Poco meno di un anno fa, dopo oltre 30 anni dalla irrituale e veloce archiviazione del fascicolo che lo riguardava, è tornato alla ribalta il nome del professore di Aritzo, il cui passaporto fu trovato in una borsa tra le macerie della stazione ferroviaria di Bologna, dopo la tremenda esplosione del 2 agosto che causò 85 morti. Infatti, il deputato leghista bolognese, Gianluca Pini, ad ottobre aveva presentato un’interrogazione parlamentare per chiedere chiarimenti sulla vicenda. Ma l’origine del ‘caso Salvatore Muggironi’ risale ad un anno prima, nei primi mesi del 2014: “Durante la stesura de ‘Il Grande fuoco’ mi recavo spesso a Roma all’Archivio storico del Senato di Palazzo Giustiniani – ha raccontato Giuliano Sadar, giornalista triestino, caposervizio Rai in Friuli Venezia Giulia – che custodisce, digitalizzati atti e documenti di tutte le commissioni parlamentari di indagine e d’inchiesta. Viaggi in giornata, in aereo da Trieste, strappati ai giorni di riposo del mio lavoro, ma molto interessanti. Mi trovavo con il giudice Rosario Priore e andavamo alla ricerca di nuove piste, essendo entrambi interessati alle vicende del terrorismo palestinese. Una pasta con le vongole per pranzo lungo i vicoli che danno sul piazzale del Pantheon, e poi via ancora a cercare”.

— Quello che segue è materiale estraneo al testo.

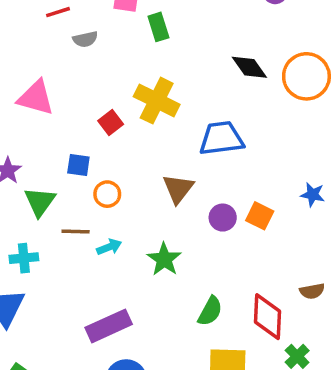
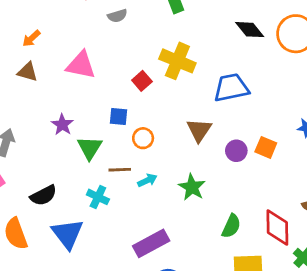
cyan cross: (24, 258) -> (98, 197), moved, turned 35

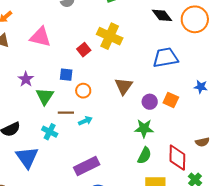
blue trapezoid: (231, 88) -> (165, 58), moved
green star: (192, 187) -> (144, 128), moved, turned -30

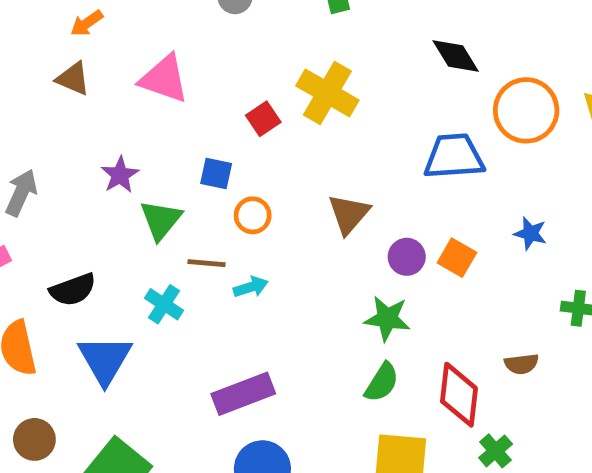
orange circle: (195, 19) -> (526, 110), moved

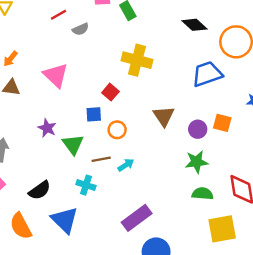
pink triangle: (164, 79) -> (56, 75), turned 40
red square: (263, 119) -> (110, 92), moved
green semicircle: (382, 382) -> (203, 194), turned -102

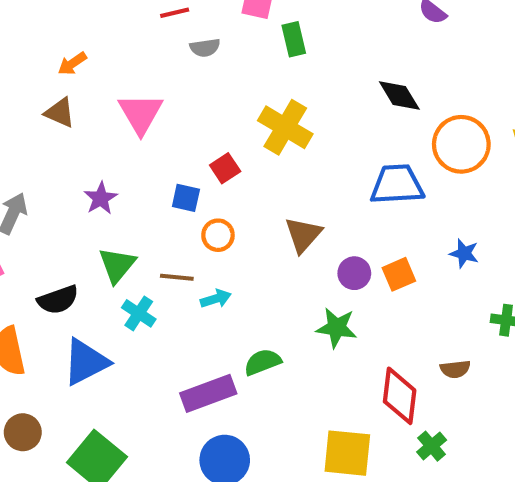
orange square: (222, 123) -> (399, 274), turned 36
green triangle: (73, 144) -> (117, 265), moved
green semicircle: (203, 194) -> (263, 362), moved, turned -42
blue triangle: (65, 220) -> (86, 362), turned 32

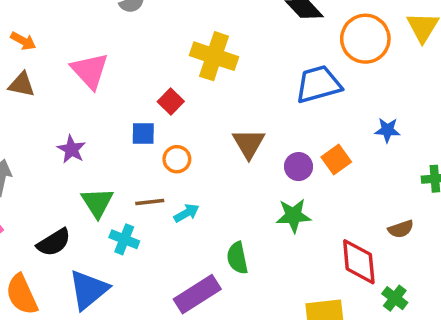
orange arrow: (72, 64) -> (23, 41), turned -105
green semicircle: (263, 362) -> (237, 258), turned -68

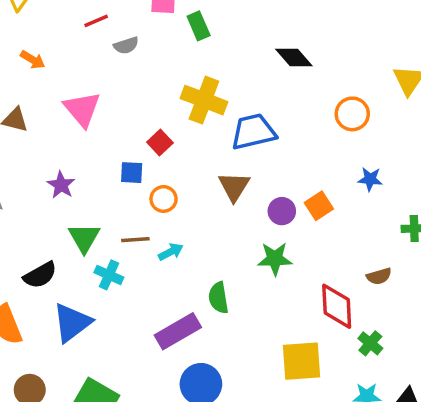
orange circle: (365, 39) -> (352, 114), moved, size x0.7
orange arrow: (23, 41) -> (33, 60), moved
blue trapezoid: (318, 84) -> (253, 132), moved

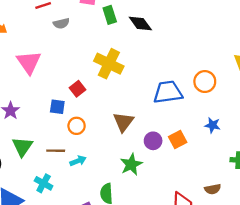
black diamond: (294, 58) -> (140, 23), moved
blue trapezoid: (253, 132) -> (168, 92), moved
green star: (275, 259) -> (131, 164), moved, turned -30
cyan cross: (109, 275) -> (44, 183), moved

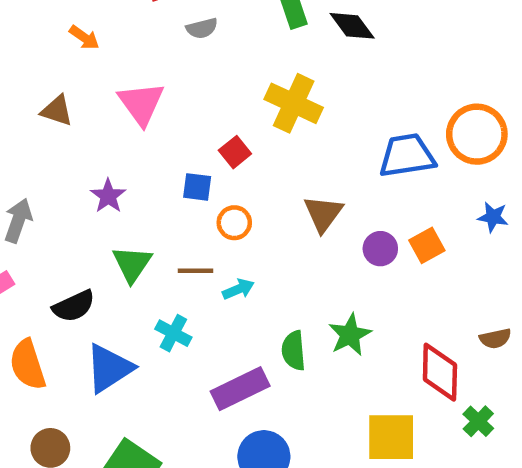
orange circle: (205, 82) -> (477, 134), size x1.4
green star: (131, 164) -> (350, 335), moved

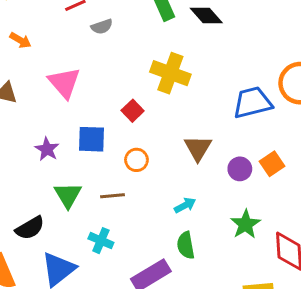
blue square: (197, 187) -> (91, 139), moved, size x1.4
cyan arrow: (238, 289) -> (185, 205), moved
green star: (350, 335) -> (245, 224), moved

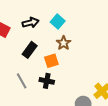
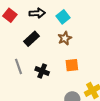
orange square: (51, 61) -> (72, 65), moved

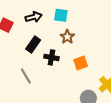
cyan square: (63, 17) -> (61, 15), turned -32
black cross: (42, 71) -> (51, 57), moved

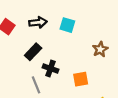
brown star: (67, 37) -> (100, 49), moved
gray line: (26, 76) -> (36, 85), moved

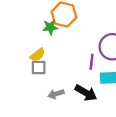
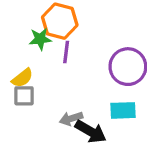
purple line: (92, 62) -> (66, 52), moved
gray arrow: (56, 94) -> (71, 119), moved

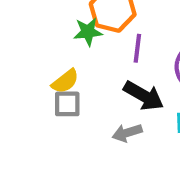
purple line: (66, 52) -> (137, 48), moved
black arrow: (91, 132) -> (144, 96), moved

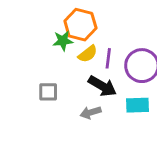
purple line: (137, 48) -> (108, 58), moved
yellow semicircle: (65, 81) -> (88, 54), moved

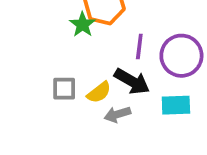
green star: (63, 41) -> (82, 25), turned -30
yellow semicircle: (88, 54) -> (99, 92), moved

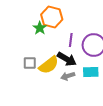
yellow semicircle: (99, 92) -> (49, 65), size x1.5
gray arrow: (117, 114) -> (68, 76), moved

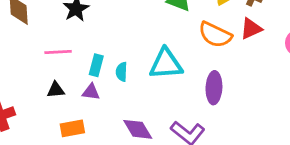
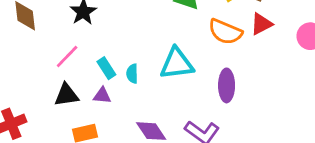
pink line: (58, 52) -> (67, 56), turned -40
cyan rectangle: (96, 65) -> (106, 68), turned -45
black triangle: (56, 90) -> (66, 95), size x1.4

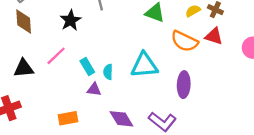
red triangle: (261, 24) -> (214, 36), turned 42
black triangle: (66, 95) -> (24, 68), moved
purple triangle: (102, 95) -> (94, 89), moved

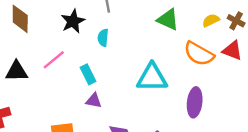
cyan semicircle: (108, 72) -> (103, 38), moved

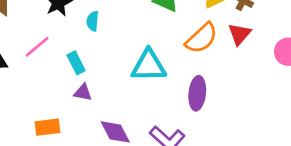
red triangle: (232, 50) -> (239, 34), turned 50
orange semicircle: (199, 54) -> (202, 38), turned -72

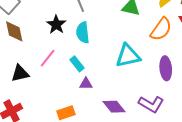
cyan semicircle: (93, 21) -> (83, 33), size x1.5

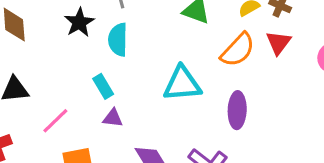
pink line: (48, 58) -> (55, 121), moved

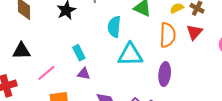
cyan semicircle: (118, 40) -> (114, 27), moved
orange semicircle: (238, 50) -> (168, 35), turned -45

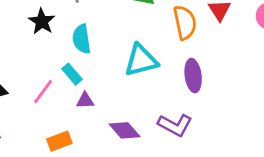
cyan semicircle: (114, 27) -> (82, 39), moved
pink line: (46, 73) -> (43, 91), moved

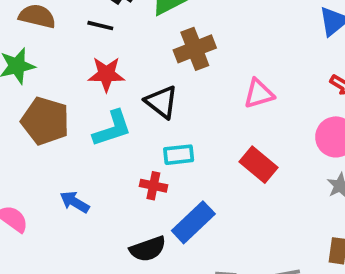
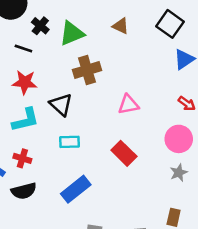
red cross: (153, 186) -> (22, 158), moved
black semicircle: (148, 249) -> (24, 191), moved

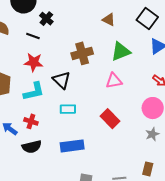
green triangle: (72, 33) -> (121, 51), moved
blue rectangle: (76, 189) -> (72, 146), turned 30

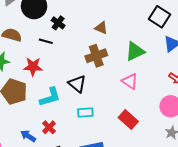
brown triangle: (109, 20) -> (101, 28), moved
red star: (34, 62) -> (33, 67), moved
pink triangle: (114, 81) -> (130, 81), turned 48
red cross: (31, 121) -> (49, 127), turned 32

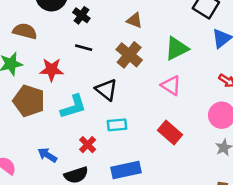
black line: (46, 41) -> (84, 48), moved
brown cross: (96, 56) -> (129, 55), turned -30
red cross: (49, 127) -> (88, 145), moved

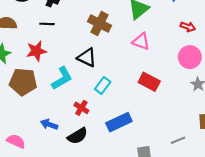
black line: (84, 48) -> (47, 24), moved
cyan rectangle: (117, 125) -> (103, 85), turned -35

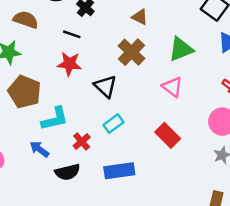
red star: (36, 51) -> (69, 64), moved
cyan L-shape: (62, 78) -> (55, 119), moved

Il giudice Priore, non molto esperto di computer, si faceva aiutare da Sadar, che in cambio poteva approfittare di alcune ‘dritte’ assai preziose, data l’esperienza del suo interlocutore: “Quando mi chiese di cercare alla voce Muggironi, gli chiesi di chi e cosa si trattasse, perché quel nome a me non diceva nulla. Lui mi rispose di cercare, che avrei capito. Infatti capii subito, perché di documenti ne uscirono diversi, prova che in Commissione Mitrokhin (mi sembra) di Muggironi si era già trattato. I ricordi sono vaghi, ma ricordo la fotocopia del passaporto, i verbali dei Carabinieri, le lettere e le risposte fra Bologna e la Sardegna”. Era la storia di un insegnante barbaricino ipovedente, esponente di un gruppo di estremisti di sinistra, del quale facevano parte anche due compaesani che nel 1976 erano stati condannati a tre anni di carcere dopo l’arresto in Olanda, su un treno diretto ad Amsterdam, con armi, esplosivi, una cartina contenente le distanze chilometriche tra alcuni aeroporti europei e del nord Africa, fogli coi nomi di detenuti delle Brigate Rosse e riferimenti ai gruppi del terrorismo palestinese. Il fatto strano era che il professore tornò in Sardegna proprio il 2 agosto da Bologna senza denunciare lo smarrimento del passaporto, quello ritrovato tra le macerie della stazione bolognese: “Priore non mi raccontò a che gli serviva quella documentazione, io non glielo chiesi – aggiunge Sadar – Mi ricordo che mi disse essere un sospetto simpatizzante delle Brigate Rosse. Sicuramente Priore all’Archivio del Senato è andato a botta sicura. Credo che sapesse con certezza che nelle commissioni di inchiesta ne avevano parlato. Non so cosa si aspettasse. Sicuramente dei documenti scovati fu molto soddisfatto. Ne parlammo ancora spesso, o al telefono, o quando ci vedevamo, e lui mi faceva sempre capire che si trattava di una pista di estremo interesse. Non approfondii la vicenda, che mi rimase però sempre davanti agli occhi, tanto che dopo l’interrogazione parlamentare ne parlai nel mio blog “Il fuoco e il silenzio”. Il resto è storia di oggi, con il libro ‘I segreti di Bologna’, in cui Rosario Priore e Valerio Cutonilli parlano della vicenda”.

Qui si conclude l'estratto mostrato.